According to the findings, the BCL-MN cohort exhibited higher incidences of segmental subepithelial and para-mesangial deposits (66.7% versus 24.7%, p < 0.001) and significantly more patients classified as stage I (72.4%). The signature IgG subclass distinction was stark: IgG1 was predominant among BCL-MN patients, contrasting with IgG4 dominance observed among those with p-MN. Such markers potentially assist clinicians in differentiatively diagnosing these conditions more effectively.

The clinical outcomes data were similarly noteworthy. Notably, the majority of BCL-MN patients experienced resolution of proteinuria after one year following the discontinuation of bucillamine, with no noted progression of renal function decline. This is potentially significant for both patients and healthcare providers, fostering decisions about treatment cessation when drug-induced nephropathy is identified. The failure to detect PLA2R antibodies among BCL-MN patients also suggests different underlying mechanisms not typically present with p-MN, warranting alternative diagnostic approaches.

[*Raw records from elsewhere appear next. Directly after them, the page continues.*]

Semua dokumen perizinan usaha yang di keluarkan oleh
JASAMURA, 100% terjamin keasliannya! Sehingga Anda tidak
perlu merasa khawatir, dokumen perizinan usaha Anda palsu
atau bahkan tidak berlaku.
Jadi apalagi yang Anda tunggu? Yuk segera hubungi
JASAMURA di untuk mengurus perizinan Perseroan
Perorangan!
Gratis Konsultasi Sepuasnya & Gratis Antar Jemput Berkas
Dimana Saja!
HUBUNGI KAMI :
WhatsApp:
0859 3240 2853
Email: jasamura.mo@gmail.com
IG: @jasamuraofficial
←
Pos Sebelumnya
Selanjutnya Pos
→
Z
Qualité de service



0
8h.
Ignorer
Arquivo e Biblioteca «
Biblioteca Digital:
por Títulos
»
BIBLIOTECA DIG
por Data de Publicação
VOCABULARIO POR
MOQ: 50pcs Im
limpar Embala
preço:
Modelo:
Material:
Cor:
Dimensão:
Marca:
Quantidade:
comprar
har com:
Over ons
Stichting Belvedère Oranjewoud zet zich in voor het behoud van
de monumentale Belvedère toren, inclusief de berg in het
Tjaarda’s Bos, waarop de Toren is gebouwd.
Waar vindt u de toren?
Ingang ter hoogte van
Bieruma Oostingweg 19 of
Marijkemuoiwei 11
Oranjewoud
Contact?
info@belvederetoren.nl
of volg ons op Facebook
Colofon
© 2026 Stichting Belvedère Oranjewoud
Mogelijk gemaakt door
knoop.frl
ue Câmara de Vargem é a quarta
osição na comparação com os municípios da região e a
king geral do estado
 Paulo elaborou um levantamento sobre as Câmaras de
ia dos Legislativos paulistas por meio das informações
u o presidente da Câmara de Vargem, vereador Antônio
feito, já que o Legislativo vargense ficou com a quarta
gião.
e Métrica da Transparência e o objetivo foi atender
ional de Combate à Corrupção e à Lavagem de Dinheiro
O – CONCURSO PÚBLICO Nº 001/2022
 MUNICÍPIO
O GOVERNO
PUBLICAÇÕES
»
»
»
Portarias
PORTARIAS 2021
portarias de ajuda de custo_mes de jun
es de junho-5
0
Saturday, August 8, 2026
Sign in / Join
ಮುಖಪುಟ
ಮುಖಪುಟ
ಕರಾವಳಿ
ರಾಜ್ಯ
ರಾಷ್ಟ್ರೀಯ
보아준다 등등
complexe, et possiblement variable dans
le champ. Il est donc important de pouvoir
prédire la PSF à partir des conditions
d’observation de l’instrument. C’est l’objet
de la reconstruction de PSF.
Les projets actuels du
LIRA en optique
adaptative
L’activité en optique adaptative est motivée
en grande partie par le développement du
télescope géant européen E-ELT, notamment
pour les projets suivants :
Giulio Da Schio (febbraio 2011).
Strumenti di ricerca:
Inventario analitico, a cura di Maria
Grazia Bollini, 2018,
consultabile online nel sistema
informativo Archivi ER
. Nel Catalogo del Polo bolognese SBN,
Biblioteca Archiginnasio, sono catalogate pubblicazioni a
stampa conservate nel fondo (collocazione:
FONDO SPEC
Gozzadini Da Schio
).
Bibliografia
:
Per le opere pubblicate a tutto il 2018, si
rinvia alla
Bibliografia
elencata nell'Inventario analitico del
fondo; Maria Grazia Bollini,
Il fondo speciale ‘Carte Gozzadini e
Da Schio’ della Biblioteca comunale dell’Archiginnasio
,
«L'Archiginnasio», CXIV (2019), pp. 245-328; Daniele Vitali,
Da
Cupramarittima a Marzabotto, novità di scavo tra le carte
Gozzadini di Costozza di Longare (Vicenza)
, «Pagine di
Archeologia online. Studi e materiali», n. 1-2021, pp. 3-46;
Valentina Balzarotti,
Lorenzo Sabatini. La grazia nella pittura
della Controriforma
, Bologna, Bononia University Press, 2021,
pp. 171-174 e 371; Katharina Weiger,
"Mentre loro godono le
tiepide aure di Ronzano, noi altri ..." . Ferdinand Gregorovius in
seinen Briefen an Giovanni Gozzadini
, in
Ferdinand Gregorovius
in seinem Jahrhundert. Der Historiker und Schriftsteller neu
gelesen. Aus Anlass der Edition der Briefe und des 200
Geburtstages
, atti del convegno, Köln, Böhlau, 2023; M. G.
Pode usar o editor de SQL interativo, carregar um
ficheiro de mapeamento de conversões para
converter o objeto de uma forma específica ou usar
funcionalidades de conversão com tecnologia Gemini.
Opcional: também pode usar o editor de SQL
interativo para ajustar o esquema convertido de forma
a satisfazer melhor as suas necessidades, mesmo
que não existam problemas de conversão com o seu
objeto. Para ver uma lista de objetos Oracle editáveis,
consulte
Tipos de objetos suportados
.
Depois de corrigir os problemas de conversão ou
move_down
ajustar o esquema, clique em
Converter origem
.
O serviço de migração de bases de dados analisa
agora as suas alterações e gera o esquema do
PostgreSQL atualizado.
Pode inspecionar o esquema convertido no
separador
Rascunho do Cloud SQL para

Over the 24-month follow-up, the study demonstrated favorable prognostic outcomes for BCL-MN. A relapse-free survival rate of 55.3% was observed, eclipsing the 40.5% rate found within the p-MN group (p = 0.02), highlighting pharmacological differences influencing relapse rates. The unadjusted hazard ratio analysis suggested BCL-MN patients had reduced risks of relapse at 0.09 (95% CI: 0.01-0.69) when compared both cases, distinguishing their risk profiles and treatment courses.

Although not statistically significant, both BCL-MN and p-MN patients reflected similar kidney endpoint-free survival rates, each hovering around the 70% mark at 24 months. The only significant risk factor for kidney function decline was identified through serum albumin levels falling below 2.5 g/dL. Despite significant numbers achieving complete remission at one year (63.2% for BCL-MN), the long-term kidney health was similarly affected, emphasizing the importance of careful monitoring regardless of initial treatment responses.

This cohort study presents compelling evidence surrounding the distinct characteristics of BCL-MN, shedding light on the contrasting pathological aspects and outcomes when juxtaposed with primary membranous nephropathy. The study’s authors concluded, “BCL-MN differs from p-MN both histologically and clinically, which may be related to the mechanism induced by BCL.” Therefore, it reinforces the growing importance of differentiative diagnostics, prompting continued research to affirm the mechanisms underpinning these different forms of nephropathy.

With the increasing recognition and diagnosis of drug-induced nephropathy, including BCL-MN, these findings could inform clinicians and patients about the potential reversibility associated with discontinuing nephrotoxic medications. Future studies should continue to delineate the pathophysiological mechanisms of BCL-MN and refine treatment protocols to optimize patient outcomes.